### The problem
Character for character, give back every line below.

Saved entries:
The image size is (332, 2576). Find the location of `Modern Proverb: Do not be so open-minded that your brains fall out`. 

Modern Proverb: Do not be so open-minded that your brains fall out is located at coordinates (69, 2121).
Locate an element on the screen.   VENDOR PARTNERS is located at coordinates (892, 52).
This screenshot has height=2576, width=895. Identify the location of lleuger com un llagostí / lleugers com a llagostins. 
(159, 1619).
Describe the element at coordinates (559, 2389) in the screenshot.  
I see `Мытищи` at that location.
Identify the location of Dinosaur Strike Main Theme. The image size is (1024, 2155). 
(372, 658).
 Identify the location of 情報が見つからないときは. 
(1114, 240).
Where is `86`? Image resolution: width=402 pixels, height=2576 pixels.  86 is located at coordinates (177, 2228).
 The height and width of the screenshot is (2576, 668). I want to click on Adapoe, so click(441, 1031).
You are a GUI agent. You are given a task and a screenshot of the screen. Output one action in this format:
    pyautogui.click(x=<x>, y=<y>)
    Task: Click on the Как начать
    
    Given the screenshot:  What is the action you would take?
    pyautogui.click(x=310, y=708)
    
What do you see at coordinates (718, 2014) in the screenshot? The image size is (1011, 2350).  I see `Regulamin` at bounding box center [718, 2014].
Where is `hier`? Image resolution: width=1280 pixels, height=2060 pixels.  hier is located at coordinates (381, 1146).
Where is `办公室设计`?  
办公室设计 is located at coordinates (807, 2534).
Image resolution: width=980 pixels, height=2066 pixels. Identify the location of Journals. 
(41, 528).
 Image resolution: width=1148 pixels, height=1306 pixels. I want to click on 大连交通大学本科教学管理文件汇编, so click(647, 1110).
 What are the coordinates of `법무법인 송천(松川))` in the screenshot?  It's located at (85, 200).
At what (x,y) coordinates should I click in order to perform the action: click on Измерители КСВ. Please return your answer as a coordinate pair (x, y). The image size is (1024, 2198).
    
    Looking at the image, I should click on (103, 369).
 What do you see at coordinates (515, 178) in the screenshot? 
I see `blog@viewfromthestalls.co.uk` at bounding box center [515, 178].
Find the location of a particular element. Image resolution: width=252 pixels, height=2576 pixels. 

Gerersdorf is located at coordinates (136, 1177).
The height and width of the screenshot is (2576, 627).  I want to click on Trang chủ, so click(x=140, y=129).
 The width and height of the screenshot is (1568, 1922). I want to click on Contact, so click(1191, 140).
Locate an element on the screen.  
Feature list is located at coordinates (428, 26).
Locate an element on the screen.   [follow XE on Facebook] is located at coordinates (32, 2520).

### Answer below
The image size is (332, 2576). Find the location of `Modern Proverb: Do not be so open-minded that your brains fall out`. 

Modern Proverb: Do not be so open-minded that your brains fall out is located at coordinates (69, 2121).
Locate an element on the screen.   VENDOR PARTNERS is located at coordinates (892, 52).
This screenshot has height=2576, width=895. Identify the location of lleuger com un llagostí / lleugers com a llagostins. 
(159, 1619).
Describe the element at coordinates (559, 2389) in the screenshot.  
I see `Мытищи` at that location.
Identify the location of Dinosaur Strike Main Theme. The image size is (1024, 2155). 
(372, 658).
 Identify the location of 情報が見つからないときは. 
(1114, 240).
Where is `86`? Image resolution: width=402 pixels, height=2576 pixels.  86 is located at coordinates (177, 2228).
 The height and width of the screenshot is (2576, 668). I want to click on Adapoe, so click(441, 1031).
You are a GUI agent. You are given a task and a screenshot of the screen. Output one action in this format:
    pyautogui.click(x=<x>, y=<y>)
    Task: Click on the Как начать
    
    Given the screenshot:  What is the action you would take?
    pyautogui.click(x=310, y=708)
    
What do you see at coordinates (718, 2014) in the screenshot? The image size is (1011, 2350).  I see `Regulamin` at bounding box center [718, 2014].
Where is `hier`? Image resolution: width=1280 pixels, height=2060 pixels.  hier is located at coordinates (381, 1146).
Where is `办公室设计`?  
办公室设计 is located at coordinates (807, 2534).
Image resolution: width=980 pixels, height=2066 pixels. Identify the location of Journals. 
(41, 528).
 Image resolution: width=1148 pixels, height=1306 pixels. I want to click on 大连交通大学本科教学管理文件汇编, so click(647, 1110).
 What are the coordinates of `법무법인 송천(松川))` in the screenshot?  It's located at (85, 200).
At what (x,y) coordinates should I click in order to perform the action: click on Измерители КСВ. Please return your answer as a coordinate pair (x, y). The image size is (1024, 2198).
    
    Looking at the image, I should click on (103, 369).
 What do you see at coordinates (515, 178) in the screenshot? 
I see `blog@viewfromthestalls.co.uk` at bounding box center [515, 178].
Find the location of a particular element. Image resolution: width=252 pixels, height=2576 pixels. 

Gerersdorf is located at coordinates (136, 1177).
The height and width of the screenshot is (2576, 627).  I want to click on Trang chủ, so click(x=140, y=129).
 The width and height of the screenshot is (1568, 1922). I want to click on Contact, so click(1191, 140).
Locate an element on the screen.  
Feature list is located at coordinates (428, 26).
Locate an element on the screen.   [follow XE on Facebook] is located at coordinates (32, 2520).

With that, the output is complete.